## [Materials provided]
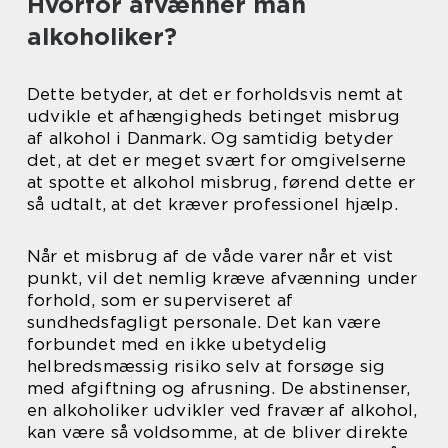
Hvorfor afvænner man
alkoholiker?
Dette betyder, at det er forholdsvis nemt at
udvikle et afhængigheds betinget misbrug
af alkohol i Danmark. Og samtidig betyder
det, at det er meget svært for omgivelserne
at spotte et alkohol misbrug, førend dette er
så udtalt, at det kræver professionel hjælp.
Når et misbrug af de våde varer når et vist
punkt, vil det nemlig kræve afvænning under
forhold, som er superviseret af
sundhedsfagligt personale. Det kan være
forbundet med en ikke ubetydelig
helbredsmæssig risiko selv at forsøge sig
med afgiftning og afrusning. De abstinenser,
en alkoholiker udvikler ved fravær af alkohol,
kan være så voldsomme, at de bliver direkte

## [Assigned task]
What you return should match the entries word for word, pictures aside.

## [Your solution]
Hvorfor afvænner man
alkoholiker?
Dette betyder, at det er forholdsvis nemt at
udvikle et afhængigheds betinget misbrug
af alkohol i Danmark. Og samtidig betyder
det, at det er meget svært for omgivelserne
at spotte et alkohol misbrug, førend dette er
så udtalt, at det kræver professionel hjælp.
Når et misbrug af de våde varer når et vist
punkt, vil det nemlig kræve afvænning under
forhold, som er superviseret af
sundhedsfagligt personale. Det kan være
forbundet med en ikke ubetydelig
helbredsmæssig risiko selv at forsøge sig
med afgiftning og afrusning. De abstinenser,
en alkoholiker udvikler ved fravær af alkohol,
kan være så voldsomme, at de bliver direkte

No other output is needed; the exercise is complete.